Bis Anfang April konnten sich Nachwuchskünstler bewerben. Gefragt war ein szenisches Konzept, das sich am Oberthema „Unter Welten“ orientiert. Dieses Motto umfasst zentrale Themen der Spielzeit 2015 der Ruhrtriennale, die in vielen Produktionen Schöpfungsmythen ergründet, der Kraft der Geschichte und Erinnerung nachspürt und herab steigt zu Ursprüngen und Urängsten.

© Jens Maurtis Orchestra

Am Ende erhielten wir rund 200 Bewerbungen aus aller Welt! Das hat uns überwältigt. So viele Gruppen, die extra Konzepte erdacht hatten und diese bei der Ruhrtriennale realisieren wollten. Für die Mühe und auch das Vertrauen in uns bedanken wir uns sehr. Die meisten Einreichungen kamen natürlich aus Deutschland und den Nachbarländern wie den Niederlanden oder Belgien. Aber auch darüber hinaus: Südeuropa, Osteuropa, Großbritannien und Skandinavien und noch weiter weg, auch aus Indien, Brasilien oder Kanada und den USA kamen Bewerbungen.

Das Niveau war hoch, und deshalb fiel die Auswahl auch nicht leicht und dauerte länger, als gedacht. Denn wir wollten die Konzepte angemessen würdigen, gründlich lesen und Links zu Arbeitsproben oder DVDs anschauen, um am Ende wirklich die Besten auszuwählen.

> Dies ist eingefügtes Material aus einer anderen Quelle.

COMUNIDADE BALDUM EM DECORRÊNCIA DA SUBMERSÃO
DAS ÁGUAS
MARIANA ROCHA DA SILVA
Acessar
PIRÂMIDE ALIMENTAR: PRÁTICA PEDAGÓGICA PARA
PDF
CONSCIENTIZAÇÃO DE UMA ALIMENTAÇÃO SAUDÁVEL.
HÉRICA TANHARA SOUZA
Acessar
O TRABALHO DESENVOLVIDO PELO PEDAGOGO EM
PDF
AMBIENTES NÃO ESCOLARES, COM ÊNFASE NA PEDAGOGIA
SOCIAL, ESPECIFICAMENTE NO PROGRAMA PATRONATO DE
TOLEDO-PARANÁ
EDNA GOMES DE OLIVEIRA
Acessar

Nun, was heißt schon „die Besten“? Wir hätten sicher auch doppelt oder dreimal so viele Projektideen auswählen können, die spannende Themenzugriffe aufwiesen, durch interdisziplinäre Arbeitsansätze überzeugten und verheißungsvolles Talent in Arbeitsproben erkennen ließen. Aber wir mussten uns auf drei Kollektive beschränken.

© Andreas Schlieter

Wir: neben der Dramaturgie der Ruhrtriennale die jeweils betreuenden Dramaturgen der koproduzierenden Theaterhäuser – Jana Zipse vom Schauspiel Essen, Tamina Theiß vom Theater Oberhausen und Matthias Frense, der Leiter des Ringlokschuppen Ruhr. Die Auswahl in der Juryschlusssitzung war heiß umkämpft, so viel kann man sagen. Am Ende konnten wir drei glückliche „Gewinner“ anrufen. „Wow, damit habe ich nicht mehr gerechnet!“, freute sich zum Beispiel Daan Milius vom Jens Maurits Orchestra. Bei Jan Philipp Stange ging zunächst nur die Mobilbox ran, erst ein paar Stunden später konnten wir ihn erreichen, worauf er in Jubel ausbrach.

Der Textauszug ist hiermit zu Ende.